Geology of Ohio
The two geologies of Ohio are limestone, found in the western part, and sandstone, found in eastern Ohio. Limestone is a rock type that is nonresistant in humid climates, resulting in erosion and being worn down to a flat landscape. On the other hand, sandstone is a relatively resistant rock type, only resulting in carved out deep valleys, but not wearing away at higher land.
The Sequence of Sedimentary Rock Strata
The original sequence of sedimentary rock strata is a thick layer of limestone overlain by shales, which is overlain by sandstone. Before erosion began, the sequence of sedimentary rock was in the form of a low arch. This arch was a product of the pressures which created the Appalachian Mountains in the east.
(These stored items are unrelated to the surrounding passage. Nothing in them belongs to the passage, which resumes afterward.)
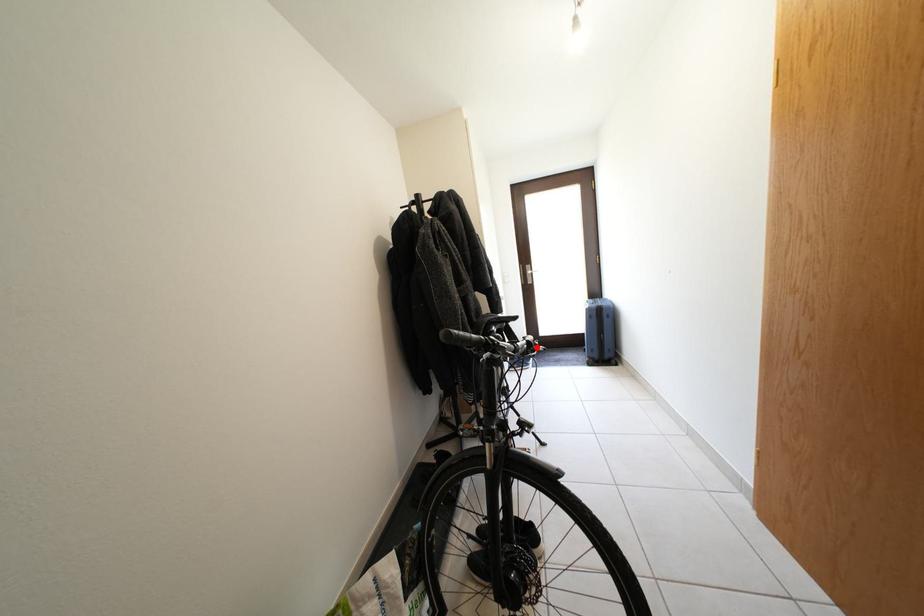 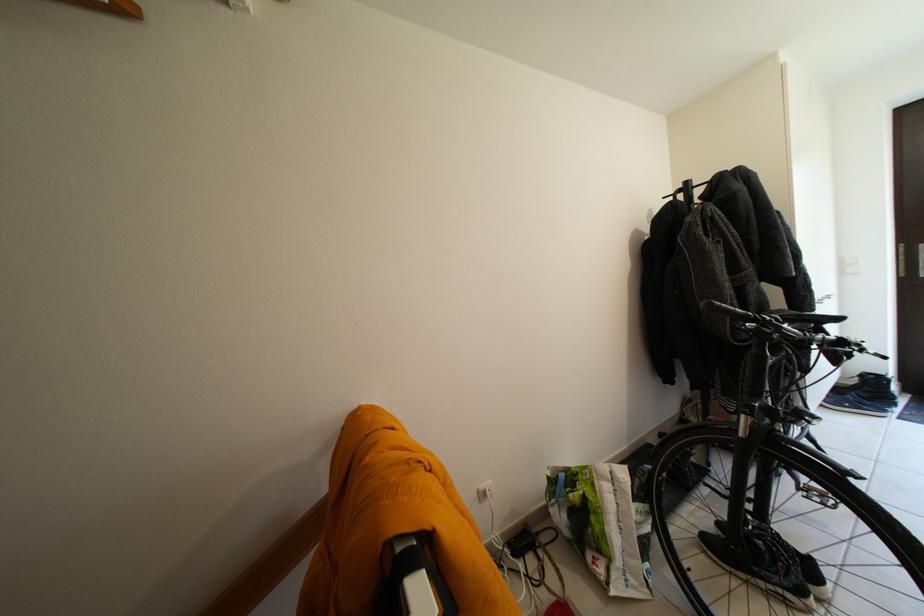 In the second image, find the point that corresponds to the highlighted location in the first image.

(849, 344) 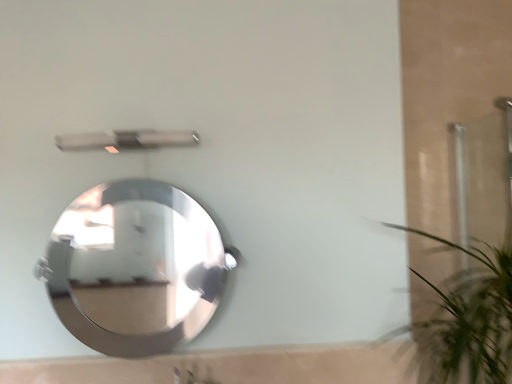 Question: Does metallic silver shower at upper center have a greater width compared to polished silver mirror at center?

Choices:
 (A) no
 (B) yes

Answer: (A)

Question: Can you confirm if metallic silver shower at upper center is shorter than polished silver mirror at center?

Choices:
 (A) no
 (B) yes

Answer: (B)

Question: Would you consider metallic silver shower at upper center to be distant from polished silver mirror at center?

Choices:
 (A) yes
 (B) no

Answer: (A)

Question: Is metallic silver shower at upper center looking in the opposite direction of polished silver mirror at center?

Choices:
 (A) no
 (B) yes

Answer: (A)

Question: Is polished silver mirror at center completely or partially inside metallic silver shower at upper center?

Choices:
 (A) no
 (B) yes

Answer: (A)

Question: Based on their positions, is polished silver mirror at center located to the left or right of green leafy plant at right?

Choices:
 (A) right
 (B) left

Answer: (B)

Question: Considering the positions of point (82, 299) and point (439, 350), is point (82, 299) closer or farther from the camera than point (439, 350)?

Choices:
 (A) closer
 (B) farther

Answer: (B)

Question: Is polished silver mirror at center inside the boundaries of green leafy plant at right, or outside?

Choices:
 (A) inside
 (B) outside

Answer: (B)

Question: Looking at their shapes, would you say polished silver mirror at center is wider or thinner than green leafy plant at right?

Choices:
 (A) wide
 (B) thin

Answer: (B)

Question: From the image's perspective, is green leafy plant at right above or below metallic silver shower at upper center?

Choices:
 (A) above
 (B) below

Answer: (B)

Question: Does point (482, 264) appear closer or farther from the camera than point (76, 142)?

Choices:
 (A) closer
 (B) farther

Answer: (B)

Question: In terms of width, does green leafy plant at right look wider or thinner when compared to metallic silver shower at upper center?

Choices:
 (A) wide
 (B) thin

Answer: (A)

Question: Considering the positions of green leafy plant at right and metallic silver shower at upper center in the image, is green leafy plant at right taller or shorter than metallic silver shower at upper center?

Choices:
 (A) short
 (B) tall

Answer: (B)

Question: In terms of height, does green leafy plant at right look taller or shorter compared to polished silver mirror at center?

Choices:
 (A) short
 (B) tall

Answer: (B)

Question: Considering their positions, is green leafy plant at right located in front of or behind polished silver mirror at center?

Choices:
 (A) behind
 (B) front

Answer: (B) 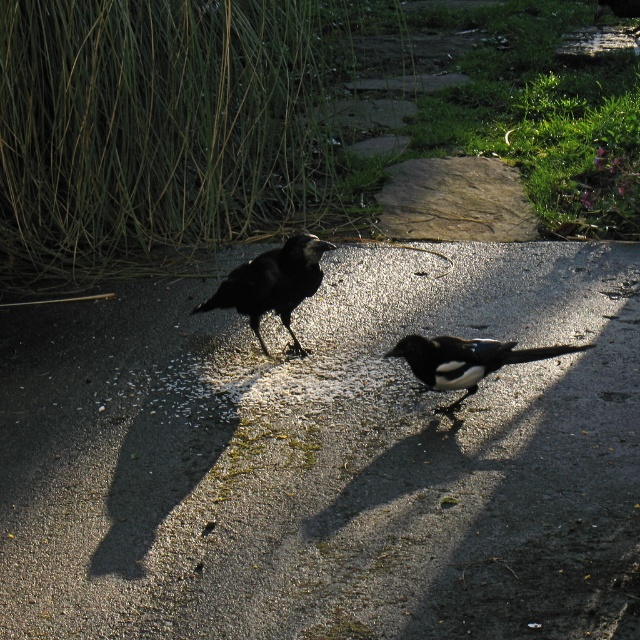 You are a photographer standing on the pathway wanting to take a photo of the glossy asphalt at center and the white glossy magpie at center. Which object will appear larger in your photo?

The glossy asphalt at center will appear larger in the photo because it is closer to the viewer than the white glossy magpie at center.

You are standing at the point marked as point (236,282). You want to reach the magpie on the right without getting your shoes wet. The path has puddles. Can you walk straight to the magpie?

The magpie is 14.79 feet away from point (236,282). Since the path has puddles, you need to check the puddles between you and the magpie. However, the description does not specify the puddles location or size, so it is uncertain if you can walk straight without getting wet.

You are a photographer trying to capture both the glossy asphalt at center and the shiny black crow at center in a single frame. Given that your camera can only focus on objects within a 1.5 meter width, will both objects fit in the frame if they are positioned side by side?

The glossy asphalt at center is wider than the shiny black crow at center. Since the camera can focus on objects within a 1.5 meter width, both objects can fit in the frame as long as their combined width does not exceed 1.5 meters. However, the exact fit depends on the individual widths of each object, which are not specified here. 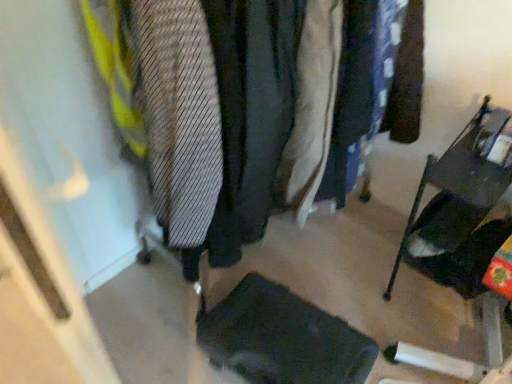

The crest is the oldest rock, which extends north-south through western Ohio. Farther east, the youngest rock layers of sandstone were not removed, creating sandstone hills. Most of the erosion of all the limestone is in western Ohio and the shale/sandstone in the east was accomplished by a preglacial stream called Teays River, which was present in Ohio for about 200 million years.
When the Pleistocene glaciers came through Ohio, they were slowed down greatly by the steep-sided sandstone hills in eastern Ohio. This resulted in a glacial boundary in Ohio, going no farther south than the latitude of Canton.
Source: Linking Geology and Botony by Jane Forsyth; https://ohioplants.org/geobotany/
Glacial till is mainly found on the plains of western Ohio. It is a limy, clayey substrate that provides impermeable soil, high in lime but poorly drained and inadequately aerated. This causes the water to not soak in very quickly, forcing it to remain on the surface and create low oxygen availability during wet periods and dry spells. In eastern Ohio, however, the substrate is a very permeable sandstone bedrock and produces a very acidic, low-nutrient substrate.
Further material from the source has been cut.